Ireland’s population, now 5.4mn, has nearly doubled since Whitaker’s day and the country is so deep into a housing supply crisis that the central bank estimates it needs to build 52,000 homes a year, every year, for the next quarter of a century, just to keep up with demand — about a 50 per cent increase on this year’s official target.

Water and transport projects, including a metro to Dublin airport, have been stuck for decades.

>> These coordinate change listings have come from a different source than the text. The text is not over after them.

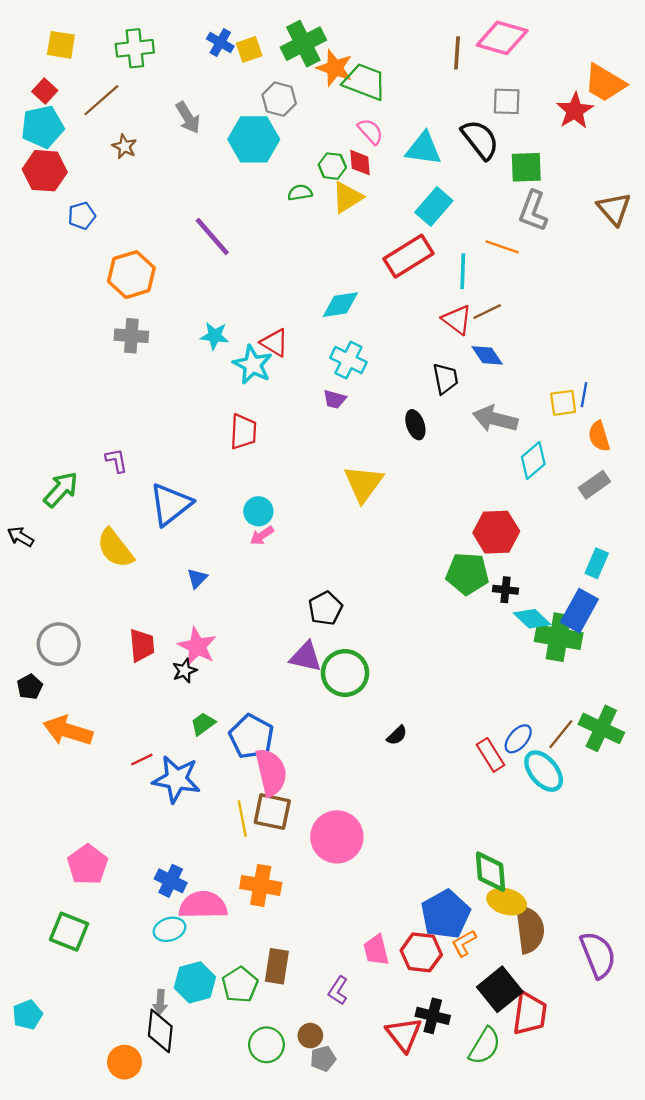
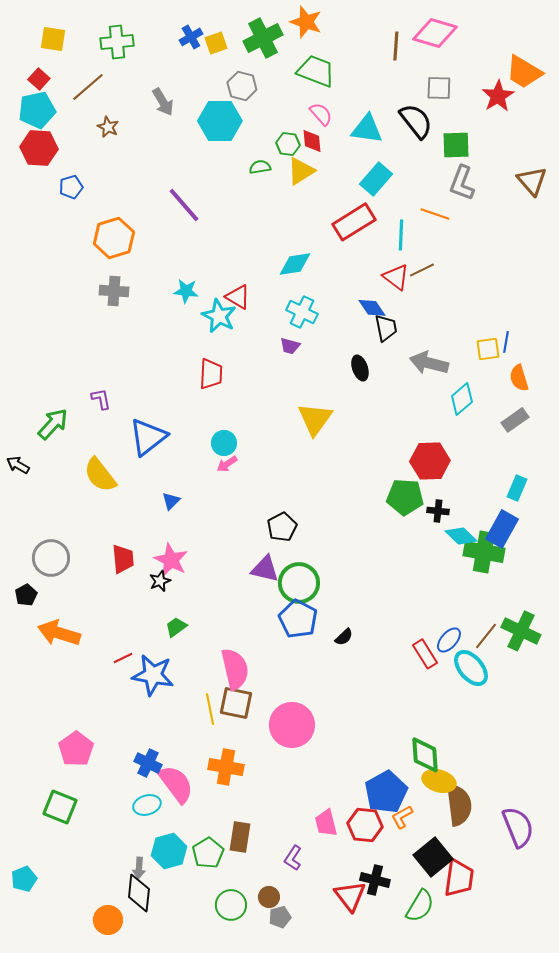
blue cross: (220, 42) -> (191, 37), turned 30
orange star: (335, 68) -> (306, 22), moved
blue diamond: (487, 355) -> (372, 308), moved
blue pentagon: (251, 736) -> (298, 619), moved
pink semicircle: (203, 905) -> (176, 784), turned 54

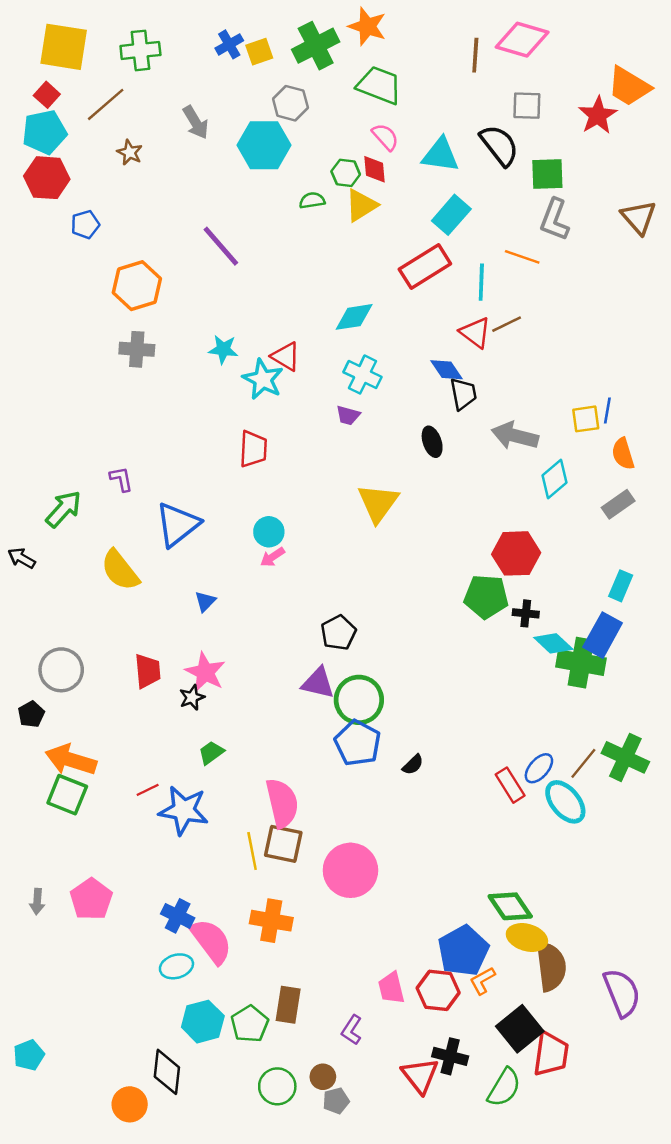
yellow square: (53, 39) -> (64, 47), size x1.6
green diamond: (425, 755) -> (510, 906), turned -30
green square: (60, 807) -> (67, 795), moved
gray arrow: (139, 868) -> (37, 901), moved

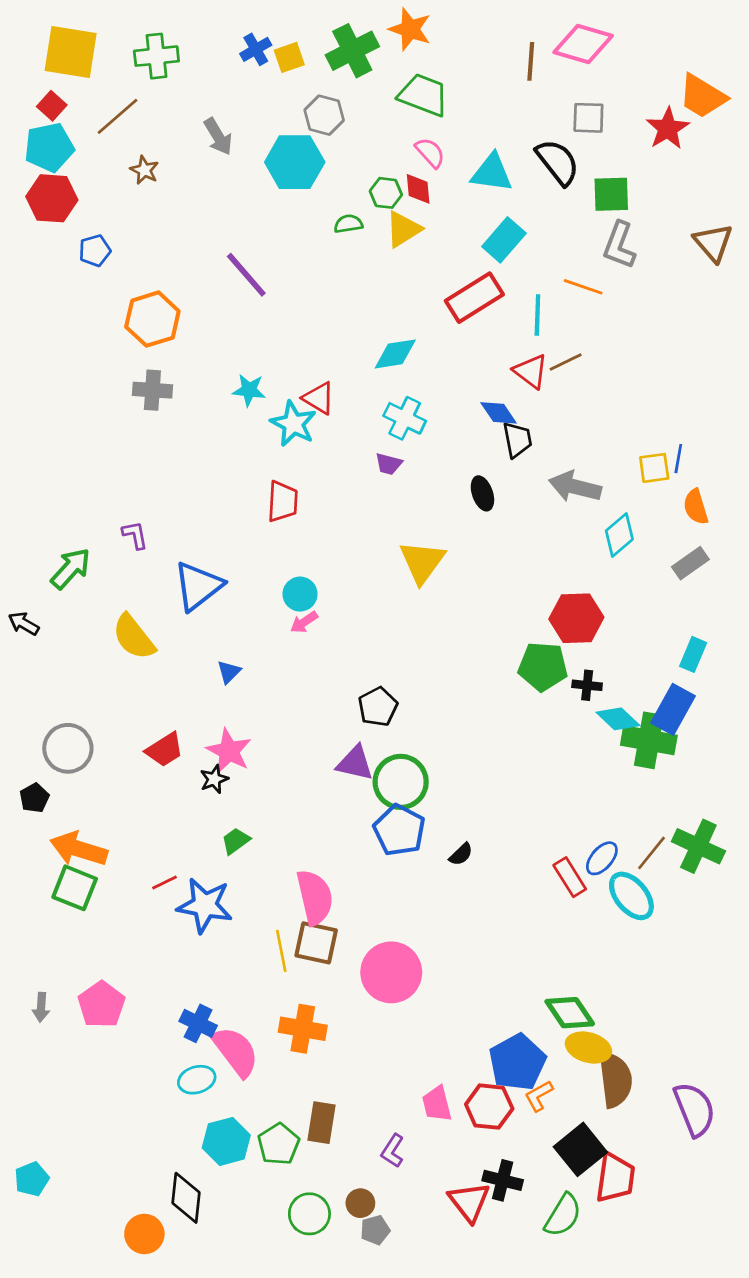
red trapezoid: (148, 671) -> (165, 750), turned 63

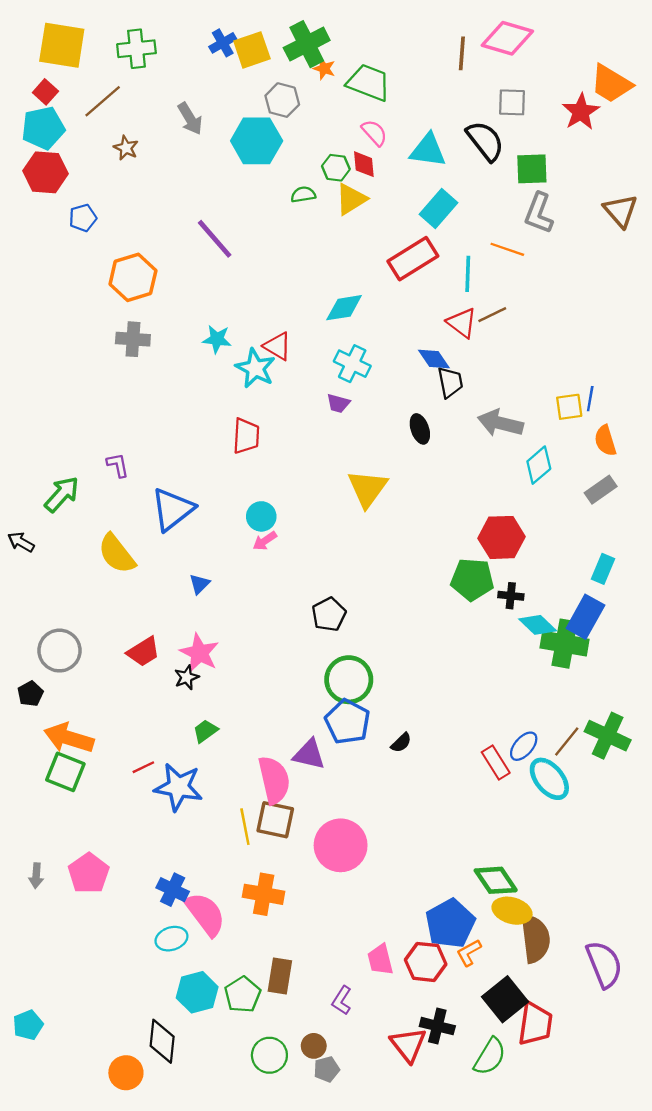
orange star: (410, 29) -> (324, 69), moved, size x0.6
yellow square: (289, 57) -> (252, 50), size x1.4
purple triangle: (355, 763) -> (309, 754), moved

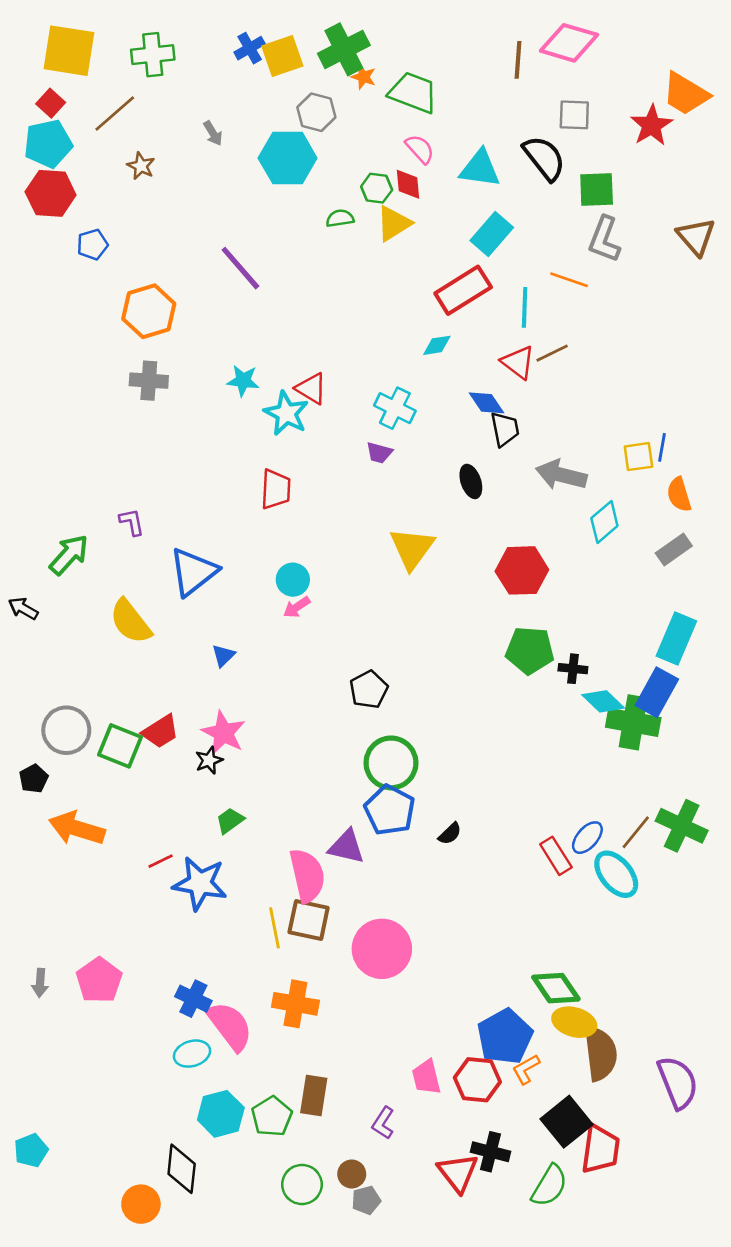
gray arrow: (190, 119) -> (213, 133), size x0.7
cyan diamond: (344, 308) -> (437, 345), moved, size x0.7
red hexagon: (502, 537) -> (522, 570), moved
cyan rectangle: (603, 569) -> (676, 639), size x1.5
green square: (65, 772) -> (120, 746), moved

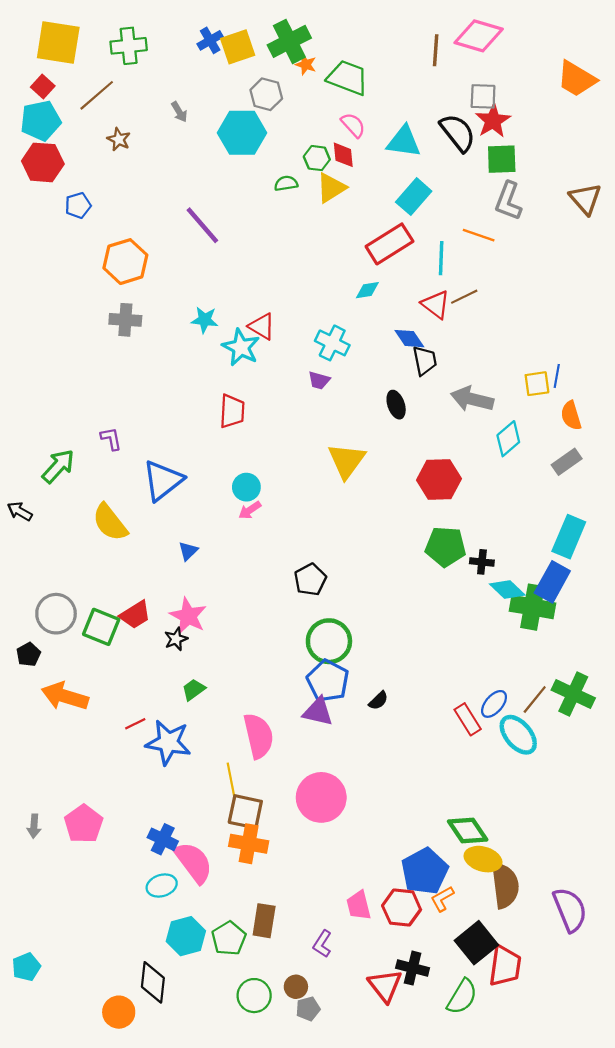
red star: (652, 125) -> (493, 121), moved
purple triangle: (346, 847) -> (318, 712), moved
brown square: (309, 920) -> (245, 812), moved

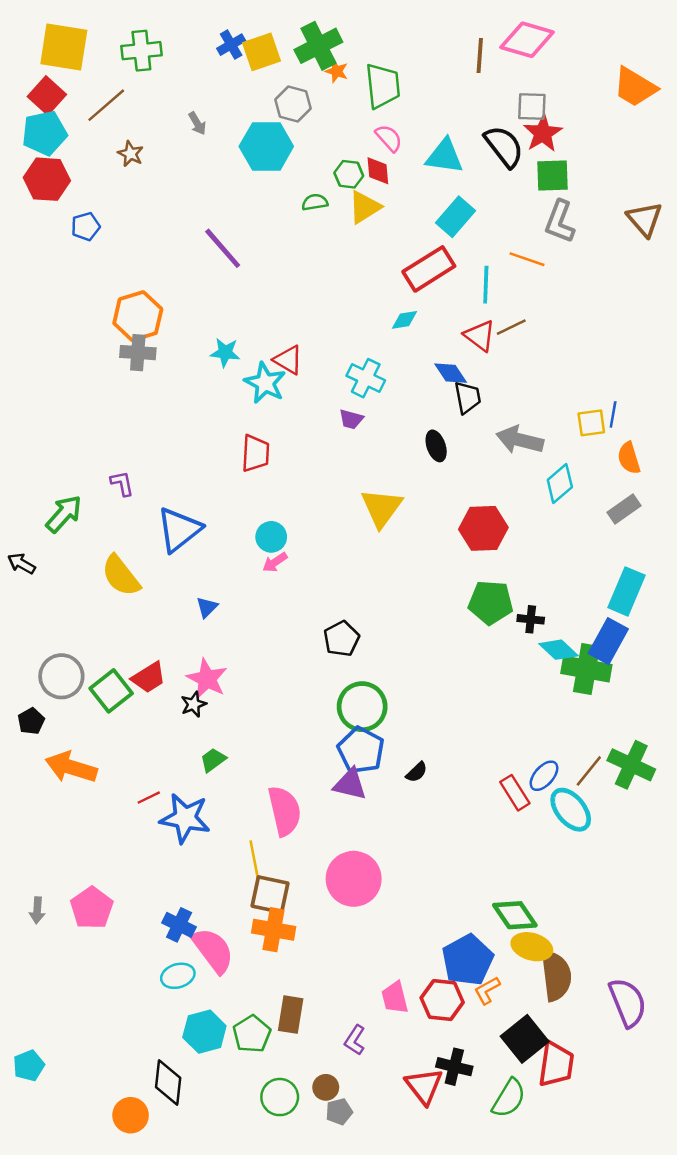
green trapezoid: (348, 78) -> (383, 86), turned 63
red square: (43, 87) -> (47, 96), size x1.4
orange hexagon: (125, 262) -> (138, 316), moved
green square: (101, 627) -> (111, 691), turned 30

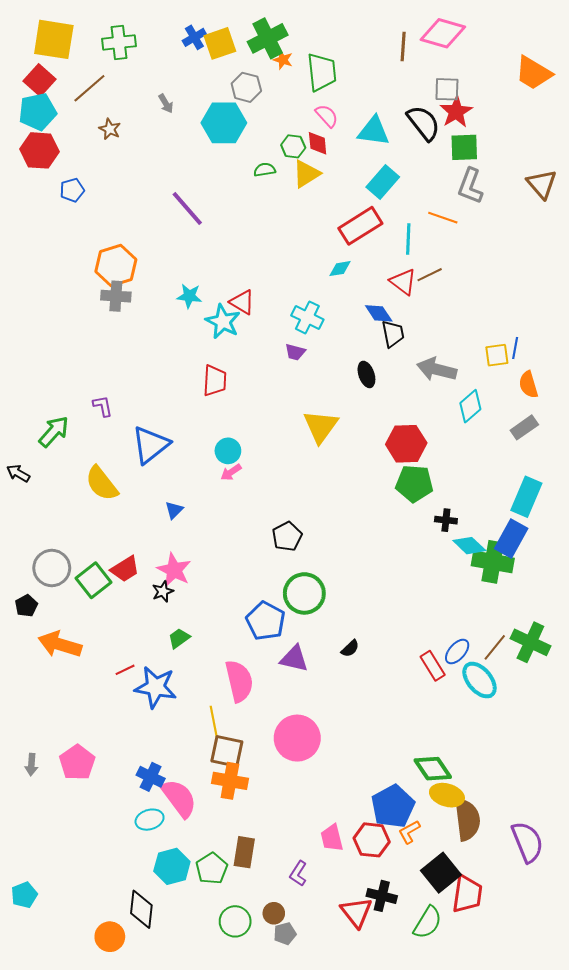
green pentagon: (491, 602) -> (414, 483), moved
blue pentagon: (361, 750) -> (266, 621), moved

Ireland has no shortage of wind yet an offshore renewable energy industry has yet to take off.

Taoiseach Simon Harris has floated creating a new infrastructure ministry but the Irish Fiscal Advisory Council, an independent watchdog, says Ireland requires a “serious vision that delivers on the economy’s needs without repeating the boom-to-bust pattern of its past”.

In contrast to the lavish cost of the children’s hospital, JD Buckley, chief executive in Ireland of TV, broadband and mobile phone company Sky, highlights the national broadband plan. “It got off to a slow start but it now has good momentum with the rollout progressing on budget and on schedule,” he said. The government is targeting €2.6bn to deploy 100,000km of fibre and connect 1.1mn people by the end of 2026 but National Broadband Ireland is “confident” it will come in under budget. To keep it on track, it has to meet 500 milestones to unlock the subsidy.

The country has become “a bit complacent in its economic success”, according to McCabe. “Ireland needs to revisit its business plan and make some bold decisions.”